▶ Task statement
Using the line that has "06 Mar 2019 00:43" as the starting point, print each line to the end of the material below word for word. Add no other lines.

▶ Data to examine
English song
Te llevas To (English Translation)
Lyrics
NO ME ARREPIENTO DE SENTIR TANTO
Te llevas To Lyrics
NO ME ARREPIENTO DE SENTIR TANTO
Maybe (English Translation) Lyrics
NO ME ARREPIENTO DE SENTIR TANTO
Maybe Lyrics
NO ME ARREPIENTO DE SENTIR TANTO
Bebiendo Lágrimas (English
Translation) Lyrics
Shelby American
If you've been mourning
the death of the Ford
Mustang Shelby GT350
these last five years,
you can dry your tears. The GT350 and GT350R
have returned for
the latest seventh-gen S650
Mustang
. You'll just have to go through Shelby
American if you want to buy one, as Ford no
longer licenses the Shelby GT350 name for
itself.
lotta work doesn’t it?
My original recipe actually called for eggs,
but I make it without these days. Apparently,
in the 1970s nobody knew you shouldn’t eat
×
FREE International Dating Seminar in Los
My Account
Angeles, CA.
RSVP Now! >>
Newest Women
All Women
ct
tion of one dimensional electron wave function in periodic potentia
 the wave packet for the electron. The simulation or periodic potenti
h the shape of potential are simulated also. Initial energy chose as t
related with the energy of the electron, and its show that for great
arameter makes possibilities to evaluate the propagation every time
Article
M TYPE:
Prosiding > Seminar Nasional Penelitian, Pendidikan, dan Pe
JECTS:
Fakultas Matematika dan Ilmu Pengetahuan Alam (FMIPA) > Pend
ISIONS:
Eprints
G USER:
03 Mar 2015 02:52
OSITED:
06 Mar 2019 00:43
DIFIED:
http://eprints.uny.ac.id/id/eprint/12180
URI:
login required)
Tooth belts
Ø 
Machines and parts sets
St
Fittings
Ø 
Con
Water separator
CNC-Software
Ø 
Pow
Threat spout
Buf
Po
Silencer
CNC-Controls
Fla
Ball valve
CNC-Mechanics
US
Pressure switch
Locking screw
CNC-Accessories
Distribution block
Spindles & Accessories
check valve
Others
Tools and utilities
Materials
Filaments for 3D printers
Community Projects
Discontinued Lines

▶ Solved exercise
06 Mar 2019 00:43
DIFIED:
http://eprints.uny.ac.id/id/eprint/12180
URI:
login required)
Tooth belts
Ø 
Machines and parts sets
St
Fittings
Ø 
Con
Water separator
CNC-Software
Ø 
Pow
Threat spout
Buf
Po
Silencer
CNC-Controls
Fla
Ball valve
CNC-Mechanics
US
Pressure switch
Locking screw
CNC-Accessories
Distribution block
Spindles & Accessories
check valve
Others
Tools and utilities
Materials
Filaments for 3D printers
Community Projects
Discontinued Lines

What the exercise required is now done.